Claudio Coccoluto non c’è più. Scompare un protagonista della cultura giovane, della musica, della notte e del marketing. Non solo Dj ma attento e sofisticato osservatore di tendenze su scala globale. Pochi come lui sapevano interpretare il fiumi carsici della società. I ricordi personali risalgo ad alcuni anni fa quando proprio con Claudio abbi modo di avviare diversi momenti di attenzione sul mondo della notte, sulle tendenze emergenti, sulle culture emergenti e sulle opportunità per le imprese. Addio Claudio.

Di seguito alcune testimonianze.

”Claudio è stato un amico fraterno. Insieme abbiamo fatto cose bellissime in Fiat in uno dei momenti più duri della mia vita professionale.

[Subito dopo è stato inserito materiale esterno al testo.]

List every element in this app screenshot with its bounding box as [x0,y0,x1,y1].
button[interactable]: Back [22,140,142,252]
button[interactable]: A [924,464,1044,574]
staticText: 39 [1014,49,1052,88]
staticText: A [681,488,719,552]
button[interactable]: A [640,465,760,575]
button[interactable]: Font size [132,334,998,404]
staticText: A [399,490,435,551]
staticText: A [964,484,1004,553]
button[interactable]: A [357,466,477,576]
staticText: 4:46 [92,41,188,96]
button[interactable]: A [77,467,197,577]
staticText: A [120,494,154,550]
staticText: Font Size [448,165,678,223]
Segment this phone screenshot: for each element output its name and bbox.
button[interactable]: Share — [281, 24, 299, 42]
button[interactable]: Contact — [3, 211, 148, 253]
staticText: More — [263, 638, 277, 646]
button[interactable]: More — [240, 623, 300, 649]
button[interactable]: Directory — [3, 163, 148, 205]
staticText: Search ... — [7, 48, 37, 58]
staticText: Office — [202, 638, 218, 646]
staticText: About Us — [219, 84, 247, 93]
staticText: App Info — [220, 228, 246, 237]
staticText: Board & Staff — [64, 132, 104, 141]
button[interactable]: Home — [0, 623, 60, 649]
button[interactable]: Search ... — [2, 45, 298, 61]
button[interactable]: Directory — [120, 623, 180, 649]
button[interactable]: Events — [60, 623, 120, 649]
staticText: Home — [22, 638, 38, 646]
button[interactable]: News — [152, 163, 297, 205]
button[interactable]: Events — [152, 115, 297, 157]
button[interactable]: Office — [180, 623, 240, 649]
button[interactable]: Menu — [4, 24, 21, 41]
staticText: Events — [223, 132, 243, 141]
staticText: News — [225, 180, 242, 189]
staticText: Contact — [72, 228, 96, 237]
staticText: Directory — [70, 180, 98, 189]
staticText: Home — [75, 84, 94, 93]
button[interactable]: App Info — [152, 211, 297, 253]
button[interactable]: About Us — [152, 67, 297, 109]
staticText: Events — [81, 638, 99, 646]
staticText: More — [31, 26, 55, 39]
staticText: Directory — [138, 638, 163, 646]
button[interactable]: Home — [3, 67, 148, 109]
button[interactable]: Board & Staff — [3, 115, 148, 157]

Porterò con me per sempre quei ricordi. Un grossissimo abbraccio a lui e alla sua famiglia”, Così in un tweet Lapo Elkann ricorda l’amico dj scomparso.
“La musica perde un altro dei suoi figli. Claudio era un vero signore. RIP”. Così il cantante Ermal Meta su twitter ricorda il dj Claudio Coccoluto scomparso oggi a 59 anni.
“Con Claudio Coccoluto scompare un protagonista della scena creativa italiana e internazionale che con le sue note e la sua musica all’avanguardia ha fatto ballare intere generazioni di ragazzi e ragazze. Un artista che amava la contaminazione delle arti. Mancherà a tutti noi”. Così il ministro della Cultura, Dario Franceschini. (ANSA).
”Ti voglio ricordare così.. Cocco amico mio, ci rivedremo in qualche club lassù, intanto testami i suoni e impianto come sai fare solo tu. Eri un signore della musica. Rip”. Così su Instagram dj Ringo ricorda l’amico Claudio Coccoluto, morto stanotte a 59 anni, postando una foto che li ritrae assieme ad altri amici abbracciati e sorridenti all’interno di un locale notturno.
“Ciao Claudio, chiacchierare con te di musica è stato illuminante…sei stato fonte di ispirazione per me e per molti altri dj”. Lo scrive su Instagram Gabry Ponte, dando l’addio a Claudio Coccoluto, morto a 59 anni.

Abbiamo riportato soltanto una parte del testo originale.